I'm assuming we are talking about Two's Complement integers (positive and negative of course). You need to first understand the boundaries:
The largest positive value is:
$$
2^{n - 1} - 1 = 0111\ 1111\ 1111\ ...
$$
The "largest" negative (most negative value) occurs at:
$$
-2^{n - 1} = 1000\ 0000\ 0000\ ...
$$
Adding any positive value to $2^{n - 1} - 1$ will result in an overflow! Likewise adding any negative value to $-2^{n - 1}$ will also result in an overflow (or perhaps more precisely and underflow--but that has a different meaning when it comes to floating point values).
It should be clear that adding anything "above" $1000\ 0000\ 0000\ ...$ ($-2^{n - 1}$) to $0111\ 1111\ 1111\ ...$ ($2^{n - 1} - 1$) will result in a carry! Yet by the above we know that adding any of these values $\geq 1000\ 0000\ 0000\ ...$ will simply be subtracting a value that results in a valid (possibly negative if it's $-1$) result.

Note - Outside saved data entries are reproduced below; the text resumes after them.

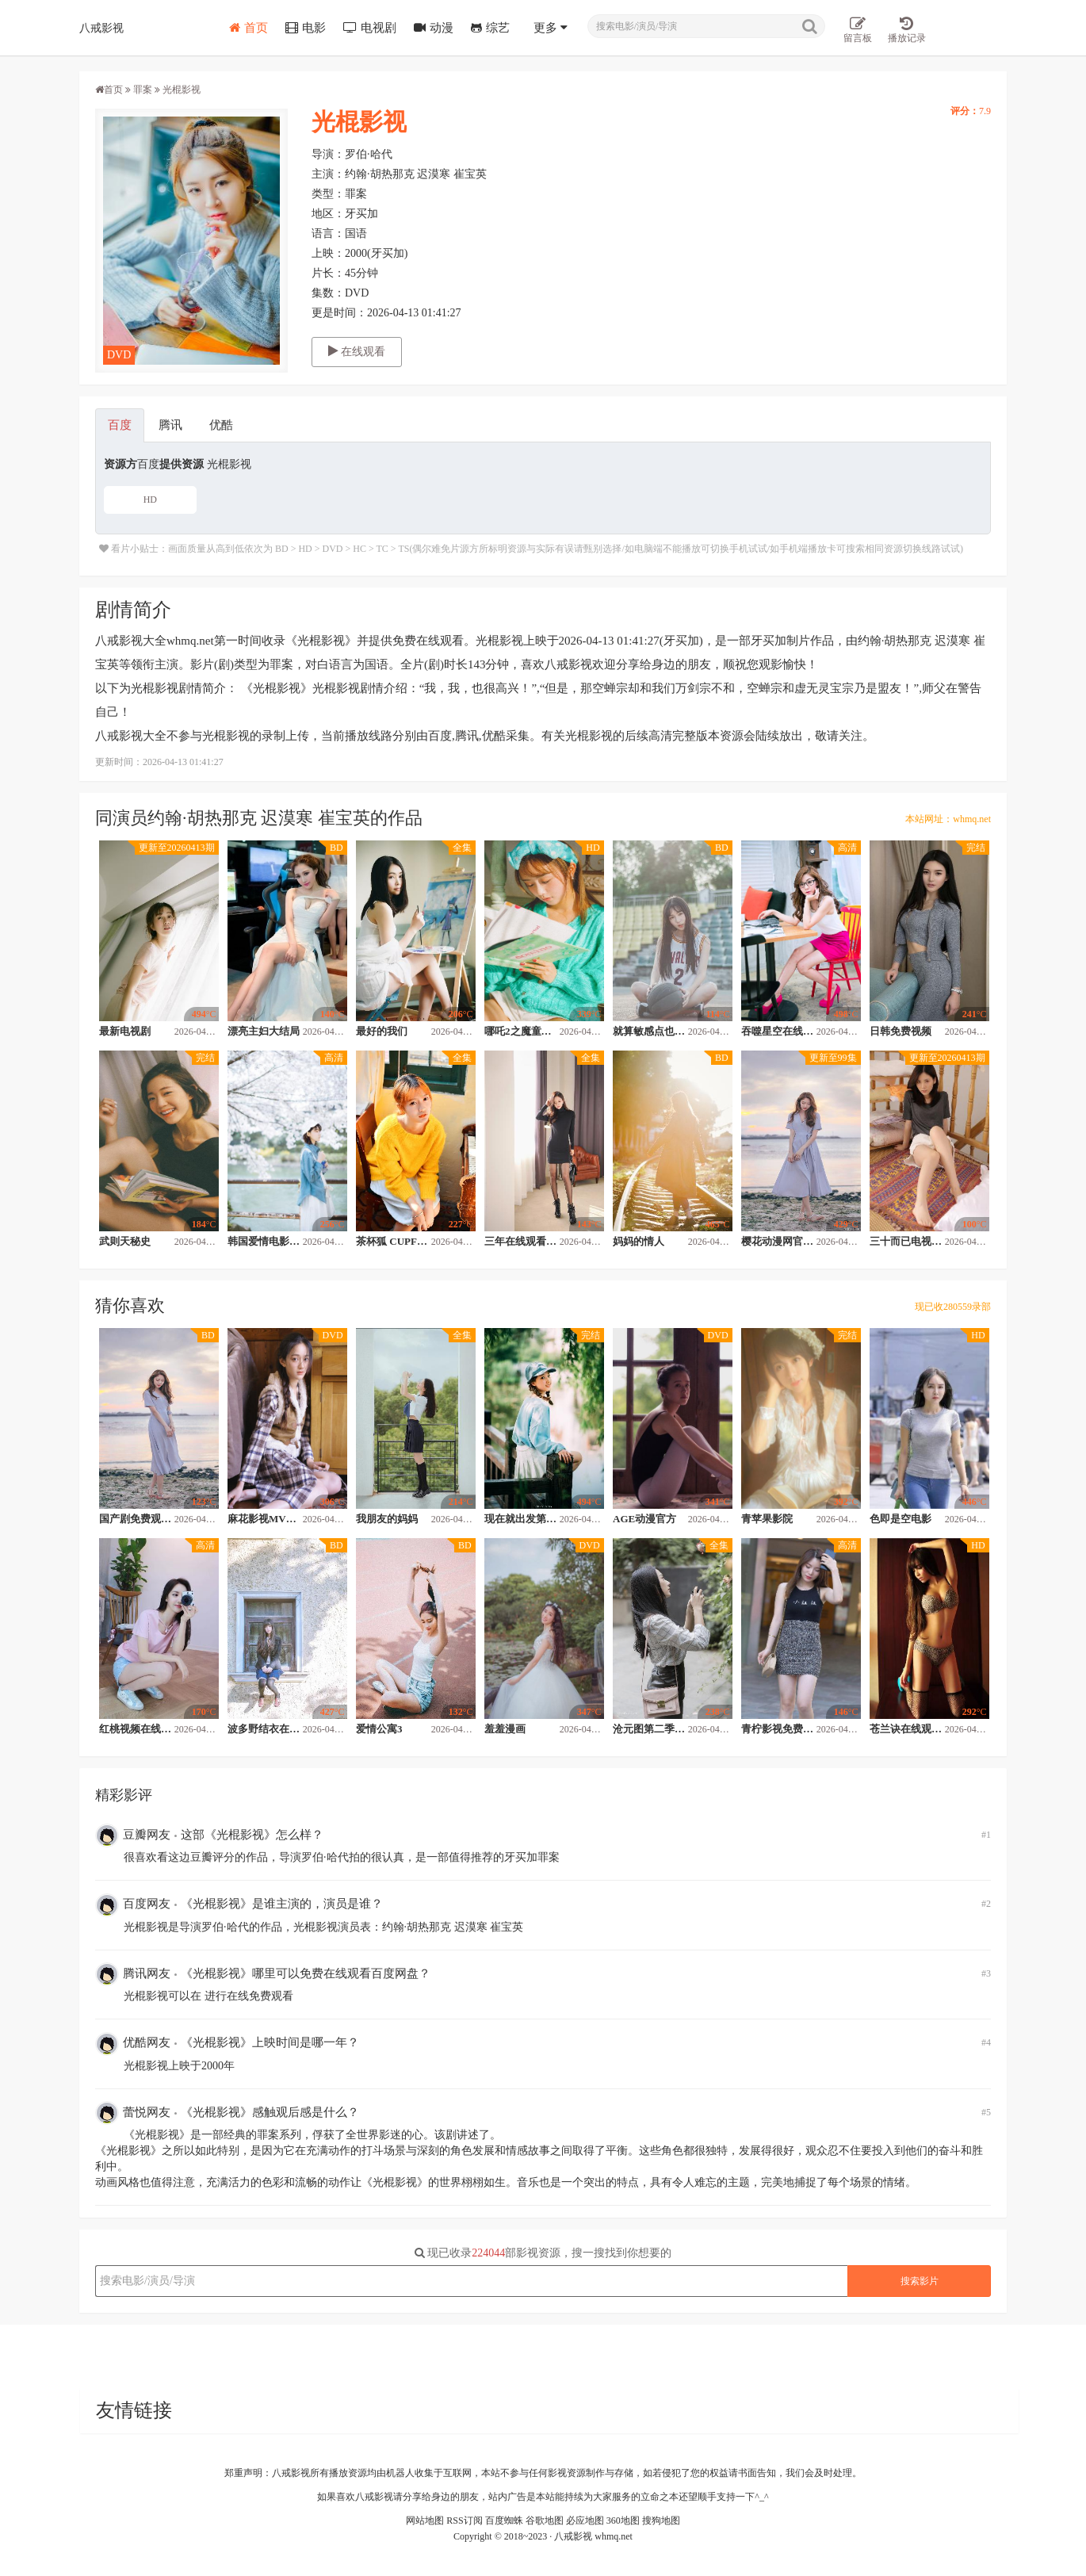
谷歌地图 (545, 2520)
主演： (328, 174)
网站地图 (425, 2520)
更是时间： (339, 313)
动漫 (433, 27)
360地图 (623, 2520)
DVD (119, 355)
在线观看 (356, 351)
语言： (328, 233)
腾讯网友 (132, 1974)
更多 (550, 27)
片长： (328, 273)
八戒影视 (101, 27)
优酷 (221, 425)
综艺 (490, 27)
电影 (305, 27)
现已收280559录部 (953, 1306)
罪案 (143, 89)
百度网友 (132, 1905)
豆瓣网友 (132, 1835)
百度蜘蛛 (504, 2520)
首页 (248, 27)
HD (150, 499)
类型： (328, 194)
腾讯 (170, 425)
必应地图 (585, 2520)
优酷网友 (132, 2044)
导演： (328, 154)
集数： (328, 293)
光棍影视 (359, 122)
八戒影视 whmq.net (593, 2536)
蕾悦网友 (132, 2113)
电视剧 (369, 27)
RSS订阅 (464, 2520)
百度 (120, 425)
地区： (328, 214)
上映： (328, 253)
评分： (964, 111)
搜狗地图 (661, 2520)
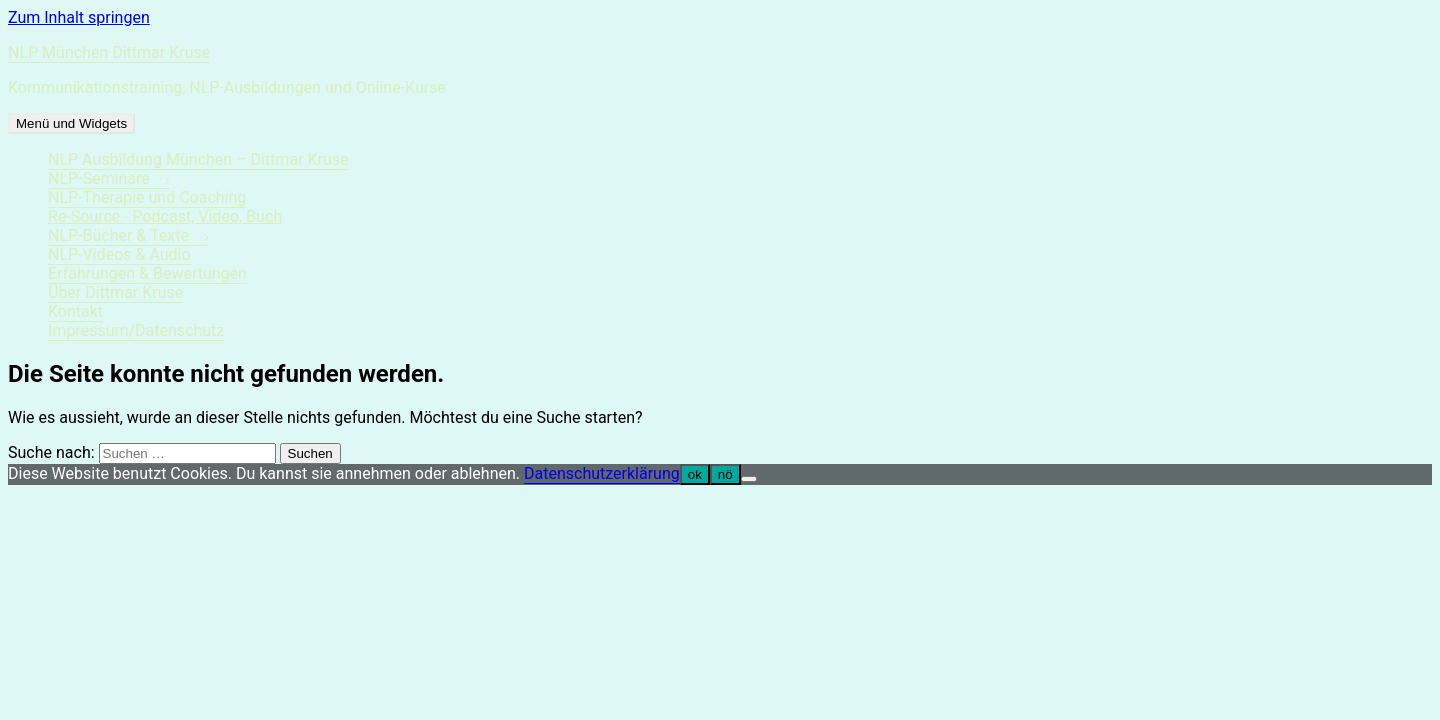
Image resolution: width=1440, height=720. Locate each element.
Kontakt (75, 311)
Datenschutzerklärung (602, 473)
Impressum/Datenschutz (136, 330)
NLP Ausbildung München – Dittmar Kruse (198, 159)
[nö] (749, 479)
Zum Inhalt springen (79, 17)
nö (725, 474)
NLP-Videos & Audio (119, 254)
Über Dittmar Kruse (115, 292)
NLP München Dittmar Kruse (109, 52)
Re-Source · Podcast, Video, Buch (165, 216)
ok (695, 474)
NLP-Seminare (99, 178)
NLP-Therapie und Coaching (147, 197)
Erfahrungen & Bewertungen (147, 273)
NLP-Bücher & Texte (118, 235)
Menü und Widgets (71, 123)
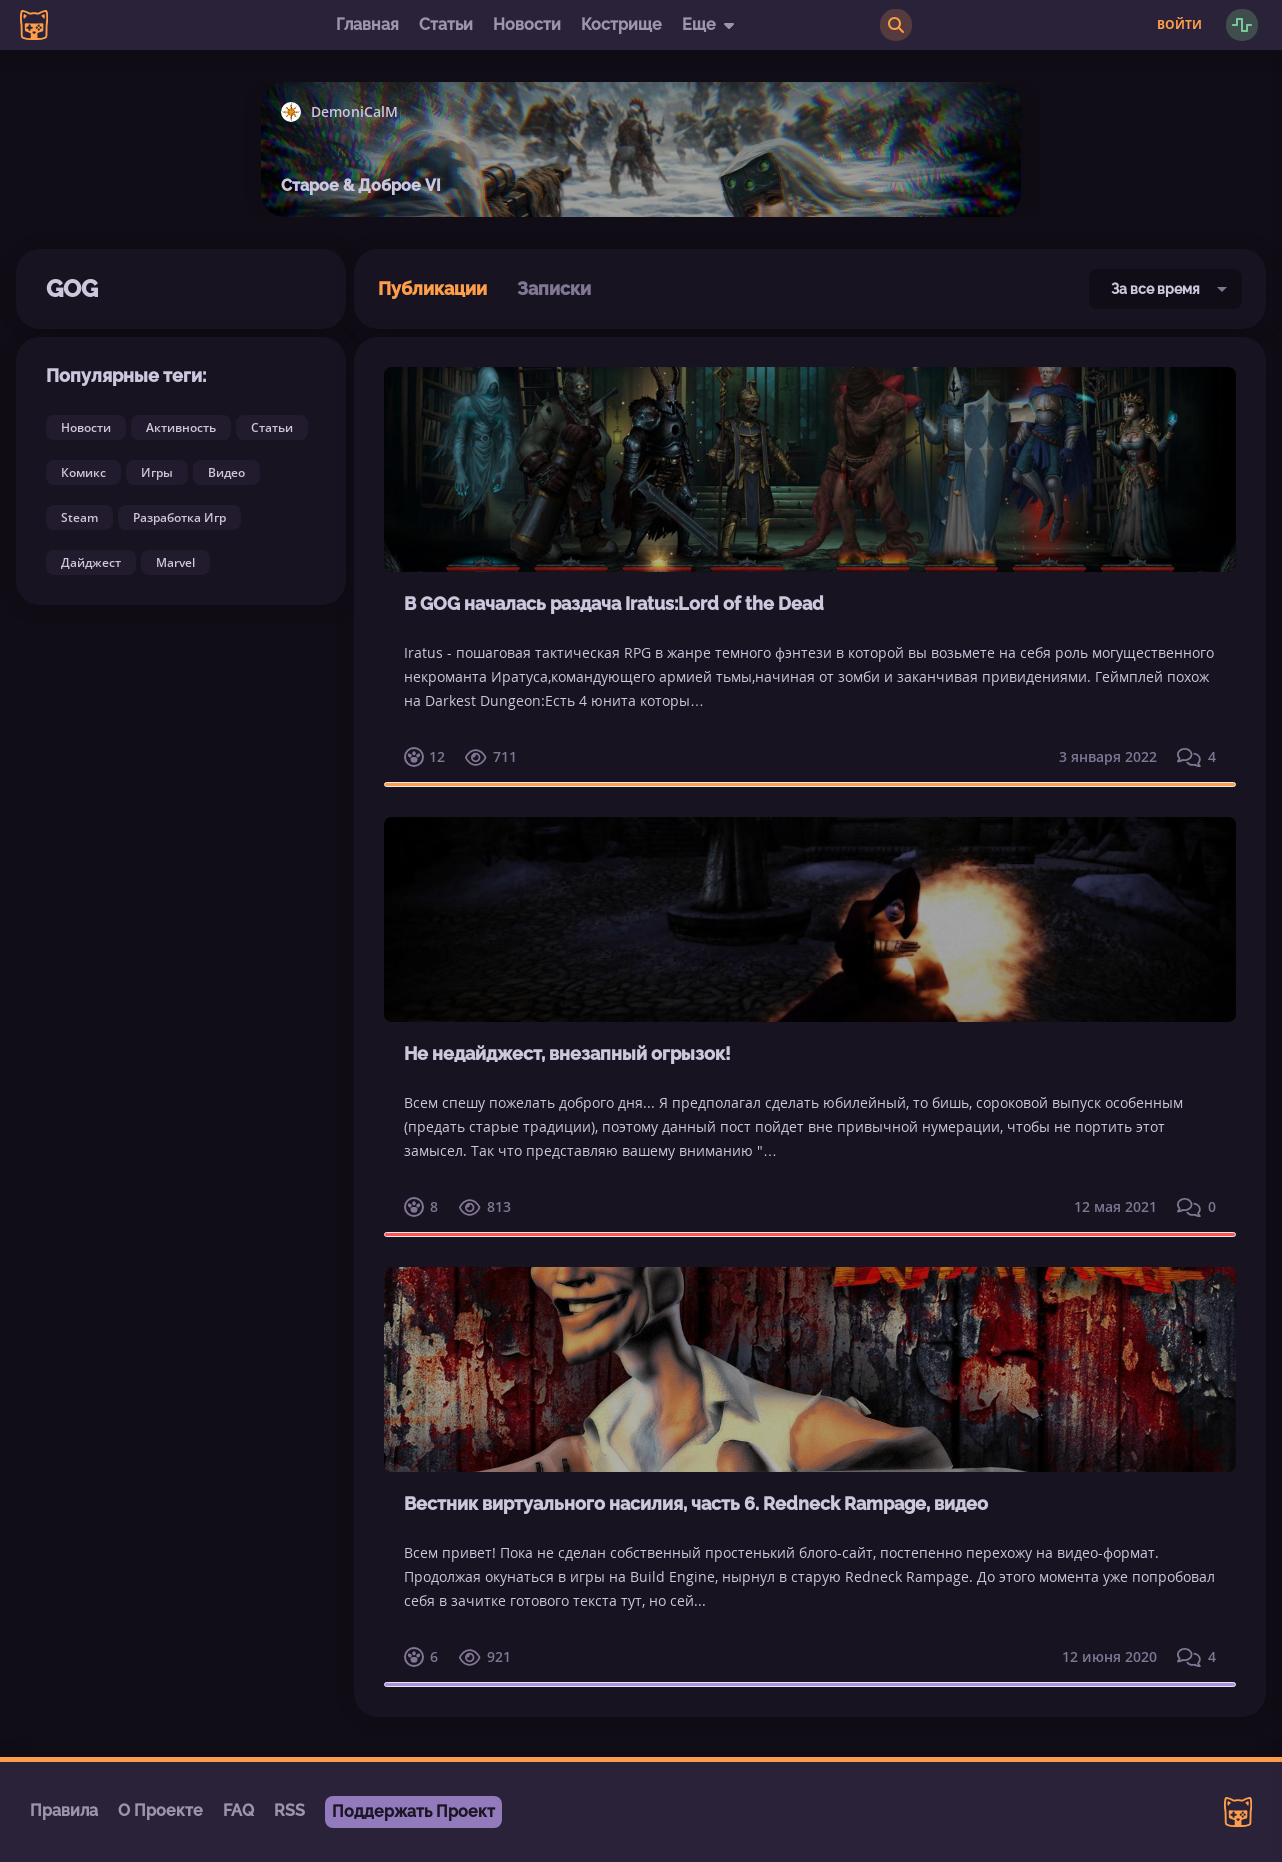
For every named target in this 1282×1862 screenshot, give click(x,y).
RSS (289, 1810)
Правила (64, 1810)
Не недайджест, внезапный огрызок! (567, 1053)
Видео (226, 472)
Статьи (446, 24)
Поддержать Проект (413, 1811)
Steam (79, 517)
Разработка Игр (179, 517)
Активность (181, 427)
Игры (157, 472)
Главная (367, 24)
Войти (1179, 25)
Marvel (175, 562)
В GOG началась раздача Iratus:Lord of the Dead (614, 603)
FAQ (238, 1810)
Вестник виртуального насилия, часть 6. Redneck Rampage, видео (696, 1503)
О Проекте (160, 1810)
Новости (527, 24)
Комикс (83, 472)
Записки (554, 288)
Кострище (621, 24)
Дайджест (91, 562)
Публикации (432, 288)
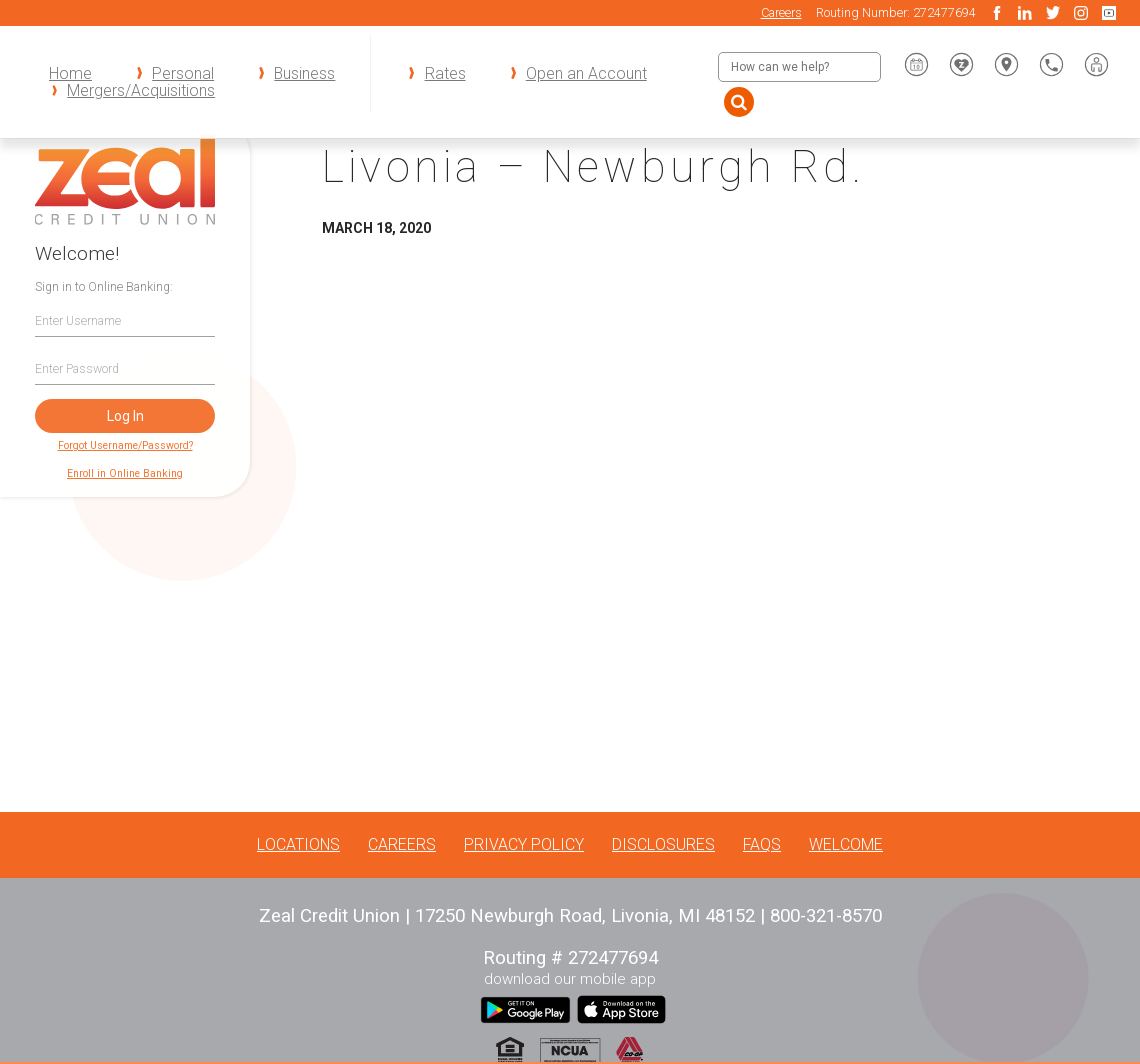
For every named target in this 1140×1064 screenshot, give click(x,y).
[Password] (125, 368)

On the contrary, if we attempt to add a positive value such that the first digit is $0$, then we get no carry and yet we get overflow.
When we try to add two negatives ($1...$ and $1...$) we are bound to have a carry but this always results in $1\ 0000\ 0000\ ...$ added to some two's complement value.
The algorithm for determining overflow is very simple: if you add two positive numbers then you should get a positive and if you add two negative numbers then you should get a negative (and if you add a positive and a negative, you will never get the "wrong" result).
I don't know if that helps or not because I'm not too sure what you mean by "end carry".